Problem description: Produce a word-for-word copy of the line that contains "Mask **left lung" and each line after it through the end of the material, omitting pictures and all other lines.

Extracted records:
——————————

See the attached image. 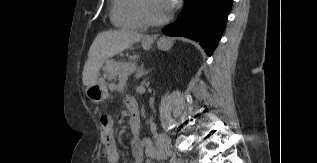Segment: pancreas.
Returning <instances> with one entry per match:
<instances>
[{
	"label": "pancreas",
	"instance_id": "obj_1",
	"mask_svg": "<svg viewBox=\"0 0 317 163\" xmlns=\"http://www.w3.org/2000/svg\"><path fill=\"white\" fill-rule=\"evenodd\" d=\"M133 66H135L133 63L117 62L113 59L108 60L104 67L105 78L109 81L116 79L123 71Z\"/></svg>",
	"mask_w": 317,
	"mask_h": 163
}]
</instances>
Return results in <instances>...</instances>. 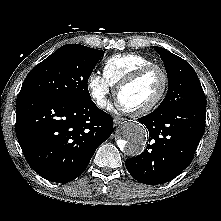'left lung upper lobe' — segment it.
Listing matches in <instances>:
<instances>
[{"label":"left lung upper lobe","mask_w":221,"mask_h":221,"mask_svg":"<svg viewBox=\"0 0 221 221\" xmlns=\"http://www.w3.org/2000/svg\"><path fill=\"white\" fill-rule=\"evenodd\" d=\"M168 76V92L158 109H175L187 105H206V97L192 66L164 48L154 46Z\"/></svg>","instance_id":"5c2ea615"}]
</instances>
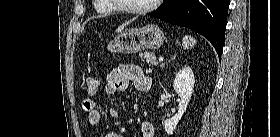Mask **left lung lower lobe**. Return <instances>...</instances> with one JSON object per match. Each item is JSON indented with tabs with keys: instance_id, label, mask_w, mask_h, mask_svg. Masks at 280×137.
Listing matches in <instances>:
<instances>
[{
	"instance_id": "obj_1",
	"label": "left lung lower lobe",
	"mask_w": 280,
	"mask_h": 137,
	"mask_svg": "<svg viewBox=\"0 0 280 137\" xmlns=\"http://www.w3.org/2000/svg\"><path fill=\"white\" fill-rule=\"evenodd\" d=\"M229 0H167L149 15L187 27L206 37L221 58Z\"/></svg>"
}]
</instances>
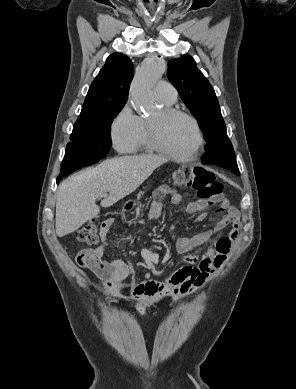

——————————

Task solution:
Mask **left lung lower lobe**. Return <instances>...</instances> with one JSON object per match. Each item is JSON indented with tabs with keys: instance_id, label, mask_w, mask_h, mask_svg. Masks at 280×137.
Listing matches in <instances>:
<instances>
[{
	"instance_id": "obj_1",
	"label": "left lung lower lobe",
	"mask_w": 280,
	"mask_h": 137,
	"mask_svg": "<svg viewBox=\"0 0 280 137\" xmlns=\"http://www.w3.org/2000/svg\"><path fill=\"white\" fill-rule=\"evenodd\" d=\"M229 0H167L149 15L187 27L206 37L221 58Z\"/></svg>"
}]
</instances>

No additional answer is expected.